The accusation struck Soren with the force of a physical blow. He saw the genuine hurt and conviction in Cassian's eyes. The prince wasn't just arguing tactics; he was questioning the entire moral foundation of their rebellion. And in that moment, Soren felt the chasm open between them. The pragmatist and the idealist. The survivor and the statesman.
He thought of Elara, her face gaunt in the debtor's pen. He thought of his mother's hands, raw from work in the labor pits. He thought of the Bloom-Wastes, a world of silent grey death that was the future for everyone if they failed. Principles were a fine thing, but they did not put food in a starving child's belly. They did not stop an Inquisitor's blade.
His expression hardened, the last vestiges of uncertainty scoured away by the white-hot fire of his purpose.
"If we do not win, there will be no one left to save," Soren replied, his voice hard as steel. "Every one of us is already paying a price." He held Cassian's gaze, a silent challenge passing between them. "I am simply choosing to pay mine up front."
He turned away from the prince, the conversation over. He walked to a basin of grimy water and splashed it on his face, the cold shock a welcome distraction from the pain in his chest and the ache in his soul. The rift was real. It was a crack in the foundation of their command, a weakness that Kaelen or Valerius could exploit.
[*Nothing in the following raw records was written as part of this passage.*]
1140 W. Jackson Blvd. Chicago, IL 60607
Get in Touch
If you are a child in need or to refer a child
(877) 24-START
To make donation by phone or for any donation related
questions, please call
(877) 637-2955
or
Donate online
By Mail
But there was no other path. He had made his choice.
Cassian stood in the center of the forge, the prince's shoulders slumping in defeat. He looked at Soren's back, at the dark, menacing shape of the Void-Forged bracers, and felt a chill that had nothing to do with the forge's cooling embers. He had followed a leader he believed in. Now, he was forced to follow a weapon he feared. The general's doubt had taken root, and he wondered, not for the first time, what kind of victory they were truly fighting for.